A desmotivação associada às baixas condições económicas que lhes permita ir mais longe na sua vida académica, e a falta de objetivos são também fatores apontados na origem da indisciplina na escola,

“(…) é a falta de objetivos em relação ao futuro, é um dos fatores que pesa imenso. (…) Depois, se eles não têm condições socioeconómicas que lhes permitam entrar na faculdade então, ficam assim um bocadinho sem objetivos… (…) Pela desmotivação, exato, desmotivação” (Diretora de turma, 12º ano, 57 anos)

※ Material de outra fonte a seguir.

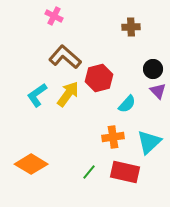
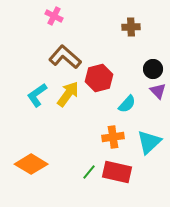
red rectangle: moved 8 px left
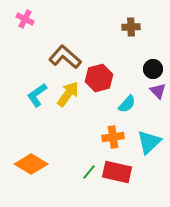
pink cross: moved 29 px left, 3 px down
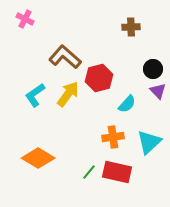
cyan L-shape: moved 2 px left
orange diamond: moved 7 px right, 6 px up
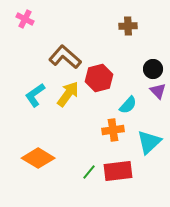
brown cross: moved 3 px left, 1 px up
cyan semicircle: moved 1 px right, 1 px down
orange cross: moved 7 px up
red rectangle: moved 1 px right, 1 px up; rotated 20 degrees counterclockwise
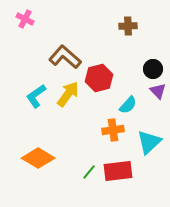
cyan L-shape: moved 1 px right, 1 px down
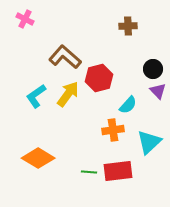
green line: rotated 56 degrees clockwise
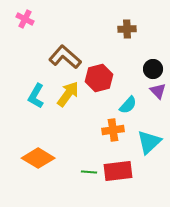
brown cross: moved 1 px left, 3 px down
cyan L-shape: rotated 25 degrees counterclockwise
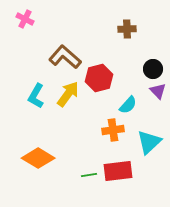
green line: moved 3 px down; rotated 14 degrees counterclockwise
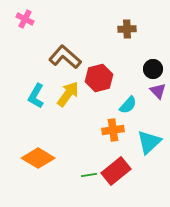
red rectangle: moved 2 px left; rotated 32 degrees counterclockwise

Bem como as próprias dificuldades de aprendizagem, o facto de não se identificarem com o projeto escolar, desinteressando-se, acabando por causar muitas das situações de indisciplina, ocorrendo conflitos entre esses alunos e os que querem aprender,

“(…) consegue-se perceber conflitos entre alunos repetentes com os que não o são, e isto que identifico são alunos repetentes, claramente, porque têm dificuldades de aprendizagem, e não se identificam com o projeto escolar, com a escola, e eu acho que esse é um grande ponto de desinteresse e causa de muitas situações de indisciplina, que é não estarem identificados com a escola, com este meio de ensino, e ao repetirem estão a ter mais do mesmo, e não estão motivados para. O que acontece, sente-se o conflito entre esses alunos e os que querem aprender, portanto começam a destabilizar, provocam confusão dentro da sala de aula (…)”

(Animador sociocultural, 31 anos)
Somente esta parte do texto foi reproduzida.